In the world of cheminformatics and toxicology, computational tools have become indispensable for predicting a vast array of chemical properties. From early drug discovery to environmental risk assessment, in silico methods offer speed and efficiency, helping to reduce the reliance on costly and time-consuming experimental approaches.

However, as the number and complexity of these tools grow, a critical question arises: How reliable are these predictions, and how do we choose the right tool for the job?


This is precisely the question addressed by a recent paper we found particularly interesting: "Comprehensive benchmarking of computational tools for predicting toxicokinetic and physicochemical properties of chemicals" published in the Journal of Cheminformatics.


Given the increasing importance of these predictions, the principles of ADME prediction will be soon a component of our "NAMs - Use and application of QSAR and read-across" course. This course provides practical guidance on leveraging New Approach Methodologies (NAMs) for regulatory purposes. Learn more and enroll here: https://courses.toxnavigation.com/course/nams.


You can access the full paper here: 


While we are not authors of this paper, we believe it offers invaluable insights for anyone working with computational toxicology, drug discovery, or chemical safety. The authors undertook a rigorous benchmarking study, evaluating twelve different software tools and their Quantitative Structure-Activity Relationship (QSAR) models for predicting 17 key physicochemical (PC) and toxicokinetic (TK) properties. These properties are fundamental to understanding a chemical's Absorption, Distribution, Metabolism, and Excretion (ADME), which in turn impacts its toxicity and environmental fate.


Why is this benchmarking study so important for our readers?

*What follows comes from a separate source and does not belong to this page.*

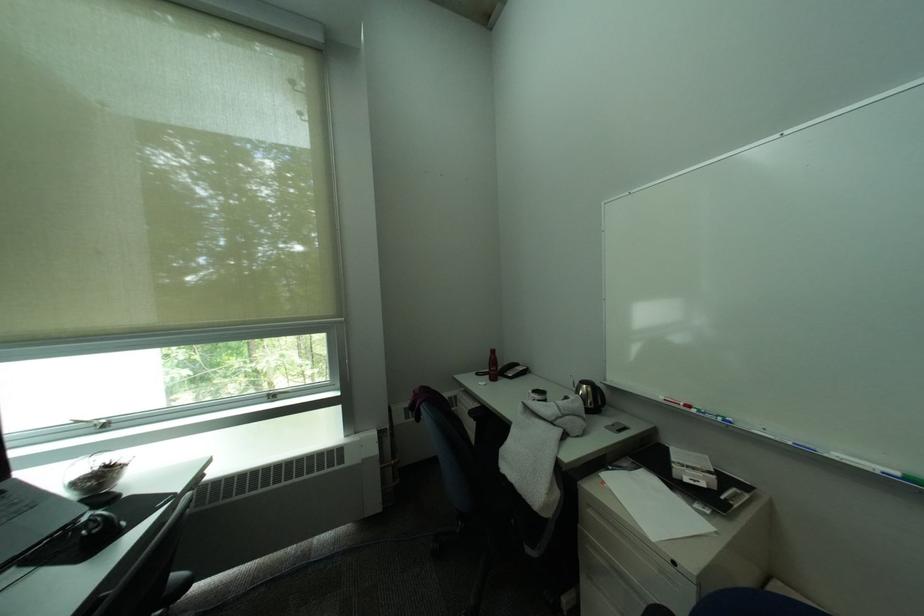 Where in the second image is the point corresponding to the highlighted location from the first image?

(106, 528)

  • Informed Tool Selection: The paper provides a clear overview of the performance of various widely used computational tools, guiding users towards those best suited for specific prediction tasks.

  • Understanding Strengths and Limitations: It highlights where different models excel (e.g., PC properties generally outperforming TK properties) and identifies recurring optimal choices, allowing for more confident application of in silico data.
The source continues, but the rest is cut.